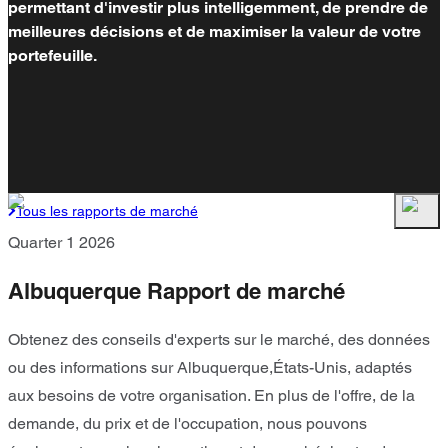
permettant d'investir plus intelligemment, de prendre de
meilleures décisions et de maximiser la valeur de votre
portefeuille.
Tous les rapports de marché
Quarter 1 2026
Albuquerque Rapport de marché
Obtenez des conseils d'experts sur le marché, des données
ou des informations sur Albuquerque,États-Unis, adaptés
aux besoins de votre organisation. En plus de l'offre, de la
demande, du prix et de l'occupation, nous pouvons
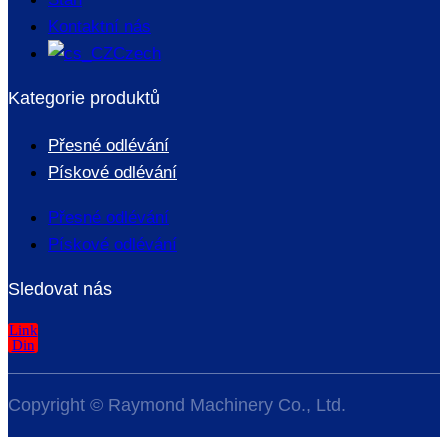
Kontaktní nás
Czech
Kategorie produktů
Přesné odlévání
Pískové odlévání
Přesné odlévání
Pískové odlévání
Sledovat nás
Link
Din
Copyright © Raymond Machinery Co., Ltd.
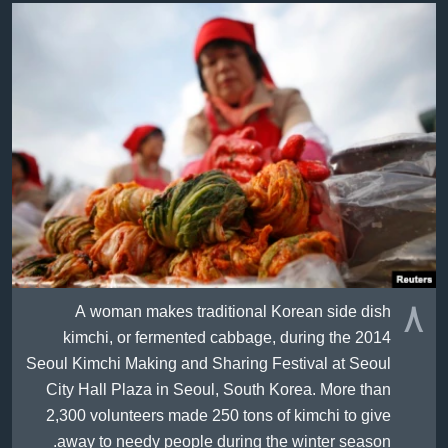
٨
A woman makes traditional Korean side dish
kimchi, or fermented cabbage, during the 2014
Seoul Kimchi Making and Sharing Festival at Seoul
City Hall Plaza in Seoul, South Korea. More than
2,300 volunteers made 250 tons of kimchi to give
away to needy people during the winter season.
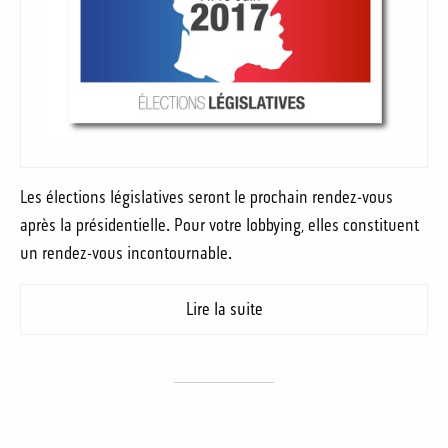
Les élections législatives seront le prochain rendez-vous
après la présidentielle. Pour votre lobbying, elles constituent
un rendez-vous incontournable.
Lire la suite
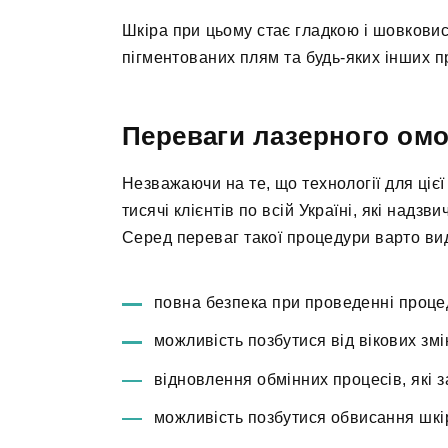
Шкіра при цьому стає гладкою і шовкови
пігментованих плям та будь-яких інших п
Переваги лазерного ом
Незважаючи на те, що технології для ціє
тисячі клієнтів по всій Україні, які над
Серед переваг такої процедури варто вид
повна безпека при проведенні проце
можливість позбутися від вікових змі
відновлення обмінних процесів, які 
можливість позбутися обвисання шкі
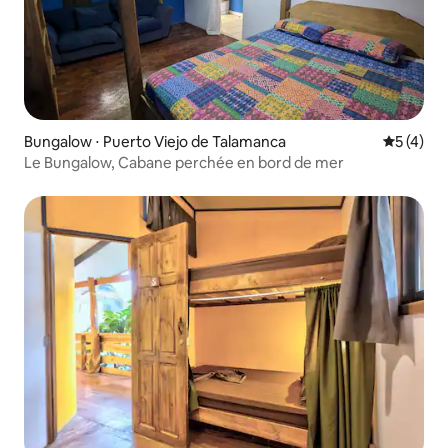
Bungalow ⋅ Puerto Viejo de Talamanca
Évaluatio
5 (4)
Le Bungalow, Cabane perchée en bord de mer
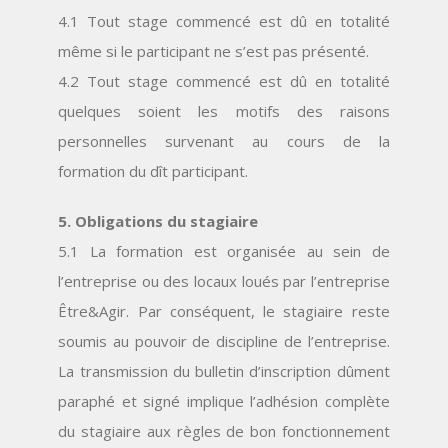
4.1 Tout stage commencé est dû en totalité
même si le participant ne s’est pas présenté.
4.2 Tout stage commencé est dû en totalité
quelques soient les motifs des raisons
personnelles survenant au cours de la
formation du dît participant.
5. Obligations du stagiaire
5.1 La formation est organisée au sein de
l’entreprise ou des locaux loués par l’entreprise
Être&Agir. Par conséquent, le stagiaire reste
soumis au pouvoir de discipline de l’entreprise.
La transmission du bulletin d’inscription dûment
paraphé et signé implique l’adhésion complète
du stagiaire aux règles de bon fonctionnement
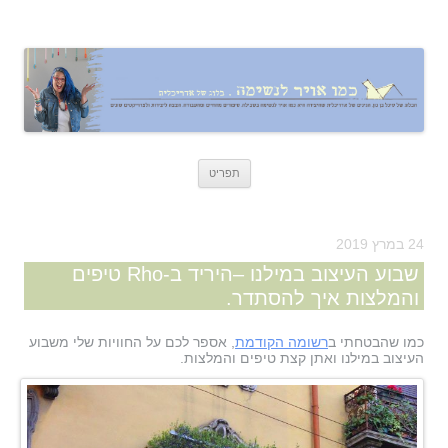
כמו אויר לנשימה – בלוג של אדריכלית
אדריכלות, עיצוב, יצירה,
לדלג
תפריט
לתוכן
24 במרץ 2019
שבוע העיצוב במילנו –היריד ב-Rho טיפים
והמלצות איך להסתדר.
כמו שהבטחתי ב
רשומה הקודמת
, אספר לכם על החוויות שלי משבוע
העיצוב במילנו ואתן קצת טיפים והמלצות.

• • • • • • •

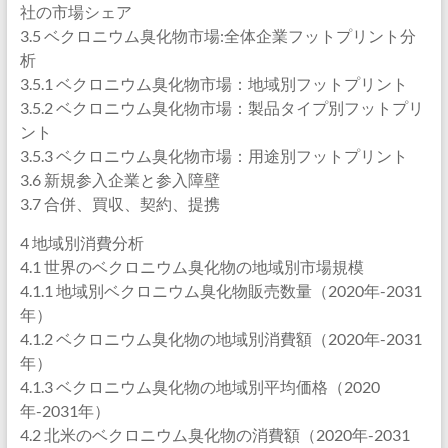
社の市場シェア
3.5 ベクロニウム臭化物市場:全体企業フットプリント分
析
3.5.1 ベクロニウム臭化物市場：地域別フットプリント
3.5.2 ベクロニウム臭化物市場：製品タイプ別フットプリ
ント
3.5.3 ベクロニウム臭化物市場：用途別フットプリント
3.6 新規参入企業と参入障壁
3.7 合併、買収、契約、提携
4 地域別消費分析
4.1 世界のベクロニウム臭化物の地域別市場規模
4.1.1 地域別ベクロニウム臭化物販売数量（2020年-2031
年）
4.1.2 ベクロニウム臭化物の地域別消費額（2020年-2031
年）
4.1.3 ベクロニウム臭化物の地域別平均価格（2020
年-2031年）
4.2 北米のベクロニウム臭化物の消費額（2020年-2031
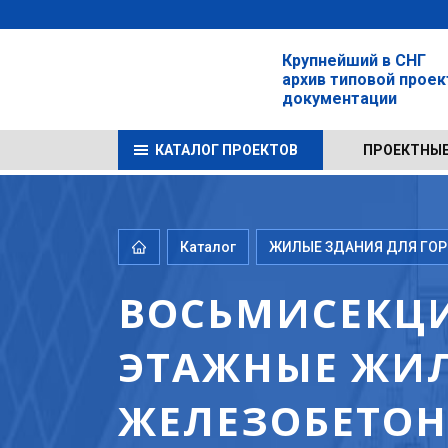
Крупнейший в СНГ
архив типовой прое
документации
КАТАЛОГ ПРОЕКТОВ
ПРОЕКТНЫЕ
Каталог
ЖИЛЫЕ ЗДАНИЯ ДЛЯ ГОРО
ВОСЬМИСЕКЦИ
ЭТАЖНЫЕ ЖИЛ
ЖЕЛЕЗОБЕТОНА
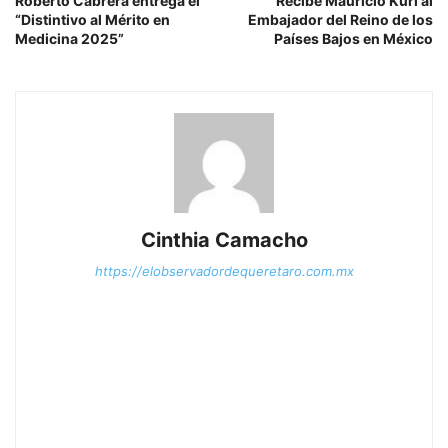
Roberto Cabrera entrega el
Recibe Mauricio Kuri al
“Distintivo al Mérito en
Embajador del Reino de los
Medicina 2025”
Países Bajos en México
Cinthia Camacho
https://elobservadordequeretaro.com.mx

• • • • • • •

YOUR TASK:
In the material above, one part opens with the line containing "permettant d'investir plus" and closes with the line containing "quelques soient les motifs des raisons". Write out that part exactly and skip its pictures.

EXERCISE OUTPUT:
permettant d'investir plus intelligemment, de prendre de
meilleures décisions et de maximiser la valeur de votre
portefeuille.
Tous les rapports de marché
Quarter 1 2026
Albuquerque Rapport de marché
Obtenez des conseils d'experts sur le marché, des données
ou des informations sur Albuquerque,États-Unis, adaptés
aux besoins de votre organisation. En plus de l'offre, de la
demande, du prix et de l'occupation, nous pouvons
Kontaktní nás
Czech
Kategorie produktů
Přesné odlévání
Pískové odlévání
Přesné odlévání
Pískové odlévání
Sledovat nás
Link
Din
Copyright © Raymond Machinery Co., Ltd.
٨
A woman makes traditional Korean side dish
kimchi, or fermented cabbage, during the 2014
Seoul Kimchi Making and Sharing Festival at Seoul
City Hall Plaza in Seoul, South Korea. More than
2,300 volunteers made 250 tons of kimchi to give
away to needy people during the winter season.
Les élections législatives seront le prochain rendez-vous
après la présidentielle. Pour votre lobbying, elles constituent
un rendez-vous incontournable.
Lire la suite
Шкіра при цьому стає гладкою і шовкови
пігментованих плям та будь-яких інших п
Переваги лазерного ом
Незважаючи на те, що технології для ціє
тисячі клієнтів по всій Україні, які над
Серед переваг такої процедури варто вид
повна безпека при проведенні проце
можливість позбутися від вікових змі
відновлення обмінних процесів, які 
можливість позбутися обвисання шкі
Bungalow ⋅ Puerto Viejo de Talamanca
Évaluatio
5 (4)
Le Bungalow, Cabane perchée en bord de mer
4.1 Tout stage commencé est dû en totalité
même si le participant ne s’est pas présenté.
4.2 Tout stage commencé est dû en totalité
quelques soient les motifs des raisons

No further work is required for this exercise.